Dede Yusuf juga meminta pihak lain yang terlibat untuk diusut.

Raynaldo Ghiffari Lubabah
Sebut pemilik gudang kembang api lalai, Komisi IX desak Menaker ambil tindakan
Menaker Hanif Dhakiri. ©2017 Merdeka.com

Ketua Komisi IX DPR RI Dede Yusuf meminta Menteri Ketenagakerjaan Hanif Dakhiri untuk mengusut tuntas kasus kebakaran gudang kembang api PT Panca Buana Cahaya Sukses di Kompleks Pergudangan 99, Jalan Raya, Selembara, Cengklong, Kosambi, Tangerang.

Bahkan, Dede mendesak pihak-pihak yang terlibat dalam kebakaran yang menyebabkan 47 orang tewas dan 46 lainnya luka-luka diusut. "Meminta Menaker agar mengusut dan memberi sanksi tegas kepada semua yang terlibat dalam pembiaran ini dari sisi ketenagakerjaan," kata Dede saat dihubungi, Jumat (27/10).Dalam peristiwa ini, Dede menilai pemilik pabrik lalai dan mengabaikan kewajiban Kesehatan dan Keselamatan Kerja (K3) di pabriknya. "Kita juga minta pertanggungjawaban pemilik pabrik yang tak laksanakan K3 di pabriknya, di mana tidak ada pengamanan, pintu darurat dan peralatan pemadam. Adanya Pekerja anak anak, jaminan sosial, dan lain-lain," tegasnya. Politikus Partai Demokrat ini juga menyayangkan pemerintah daerah mengeluarkan izin untuk pabrik petasan dan kembang api tersebut.
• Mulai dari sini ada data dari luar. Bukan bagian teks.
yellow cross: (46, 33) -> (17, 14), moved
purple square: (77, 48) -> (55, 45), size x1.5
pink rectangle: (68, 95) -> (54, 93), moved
Sebab, lokasi pabrik berdekatan dengan sekolah dan permukiman warga. "Tentu, walaupun katanya masih kawasan industri, tapi lebih dekat ke mana dan resiko kegiatannya apa kepada warga dan pekerja. Itu yang harus dipikirkan," ujar Dede. Akibat kejadian ini, Komisi IX berencana memanggil sejumlah pihak terkait, seperti Menaker, Menteri Kesehatan, serta pemilik pabrik untuk dimintai keterangan.

"Saya tunggu laporan dari berbagai pihak dulu. Yang pasti ke Menterinya dulu, lalu pemilik akan kami panggil nanti," tukasnya. Sebelumnya, sebuah ledakan terjadi di gudang mercon milik PT Panca Buana Cahaya Sukses yang berlokasi di Jalan Raya SMPN 1 Kosambi, Desa Belimbing, Kabupaten Tangerang, Kamis kemarin.Peristiwa tersebut memakan korban tewas sebanyak 47 orang. Kepolisian dikabarkan telah memeriksa tiga orang, di antaranya pemilik dan manajer perusahaan.